We tend to have expectations for who people should be, what things we should do, how language should act... all of these ideas for what the world and our lives should be like. Everything has its place. Claire Becker, in her collection of poetry, Where We Think It Should Go, asks us to take a step back from those traditional (mis)conceptions. She uses language to play with boundaries, and moves us to see that we can perhaps better make sense of things when they’re less clear:
I only know
in movie lighting,
not summer morning.
The language and cadence in her poems is playful, though she is considering (or reconsidering) what our place in the world is; bodies fold into themselves, minutes become lifetimes, words turn into “brown earth,” into sky, into rain, into gestures. The way that she arranges the words in her work mimics this coming together of things, people, and places; the poem is an extension of our bodies—“the possible”:
the physical fact of being
one person + the physical fact of being more.
Next to napkin and packet of soy sauce on the table.

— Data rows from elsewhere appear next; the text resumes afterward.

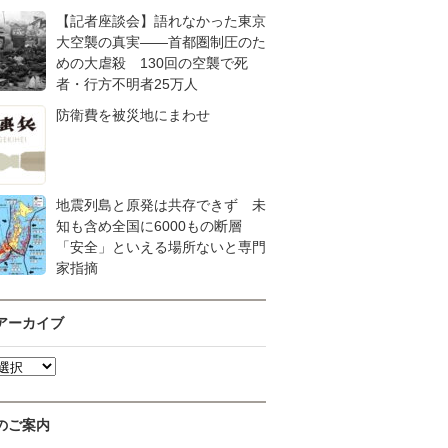
【記者座談会】語れなかった東京
大空襲の真実――首都圏制圧のた
めの大虐殺 130回の空襲で死
者・行方不明者25万人
防衛費を被災地にまわせ
地震列島と原発は共存できず 未
知も含め全国に6000もの断層
「安全」といえる場所ないと専門
家指摘
アーカイブ
のご案内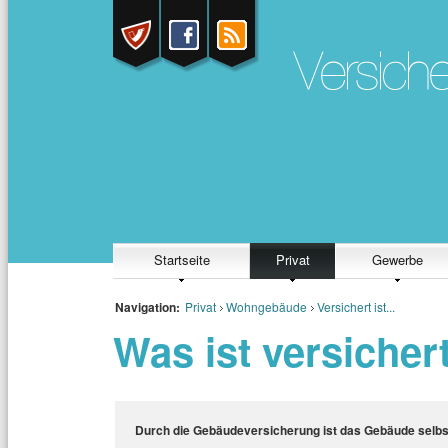
Startseite
Privat
Gewerbe
Navigation:
Privat
Wohngebäude
Versichert ist...
Was ist versicher
Durch die Gebäudeversicherung ist das Gebäude selbst 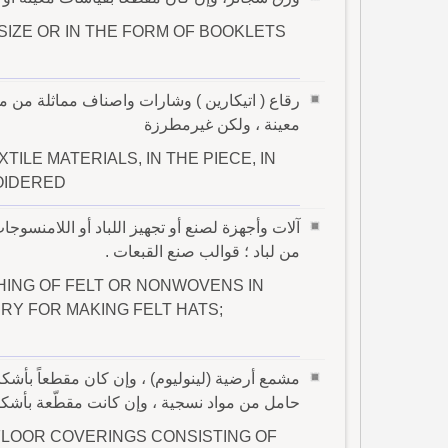
SIZE OR IN THE FORM OF BOOKLETS
رقاع ( اتيكارين ) وشارات واصناف مماثلة من مو
معينة ، ولكن غيرمطرزة
TILE MATERIALS, IN THE PIECE, IN
OIDERED
آلات وأجهزة لصنع أو تجهيز اللباد أو اللامنسوج
من لباد ؛ قوالب صنع القبعات .
HING OF FELT OR NONWOVENS IN
ERY FOR MAKING FELT HATS;
مشمع أرضية (لينوليوم) ، وإن كان مقطعاً بأشك
حامل من مواد نسجية ، وإن كانت مقطّعة بأشكا
FLOOR COVERINGS CONSISTING OF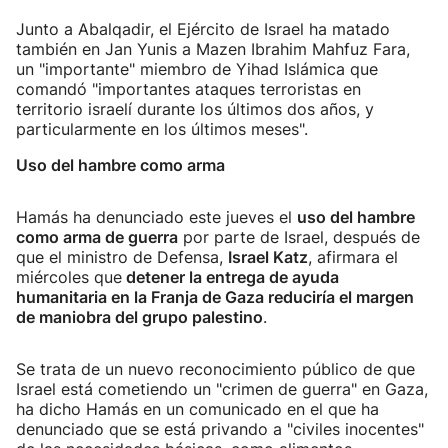
Junto a Abalqadir, el Ejército de Israel ha matado
también en Jan Yunis a Mazen Ibrahim Mahfuz Fara,
un "importante" miembro de Yihad Islámica que
comandó "importantes ataques terroristas en
territorio israelí durante los últimos dos años, y
particularmente en los últimos meses".
Uso del hambre como arma
Hamás ha denunciado este jueves el
uso del hambre
como arma de guerra
por parte de Israel, después de
que el ministro de Defensa,
Israel Katz
, afirmara el
miércoles que
detener la entrega de ayuda
humanitaria en la Franja de Gaza reduciría el margen
de maniobra del grupo palestino
.
Se trata de un nuevo reconocimiento público de que
Israel está cometiendo un "crimen de guerra" en Gaza,
ha dicho Hamás en un comunicado en el que ha
denunciado que se está privando a "civiles inocentes"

Becker’s work implores the reader to think about how the way that we’re used to connecting with other people and places has no meaning, or at least not the right/important meaning. She speaks of little moments, things that would frustrate a lot of people, and finds the beauty in them:
A slowdown can last
forty-five minutes. You’re watching
the accident, I’m watching the slowdown.
The way that she writes gets the reader to explore her poems in the same way that she explores the world—there aren’t many obvious connections. This looseness can sometimes be tricky to navigate, as the poem often takes you to unexpected places. Though as you move through the book, wonderfully strange relationships begin to develop, and themes—water, the recording of events, love—draw these seemingly random happenings together. Where We Think It Should Go is a book that you’ll want to keep coming back to.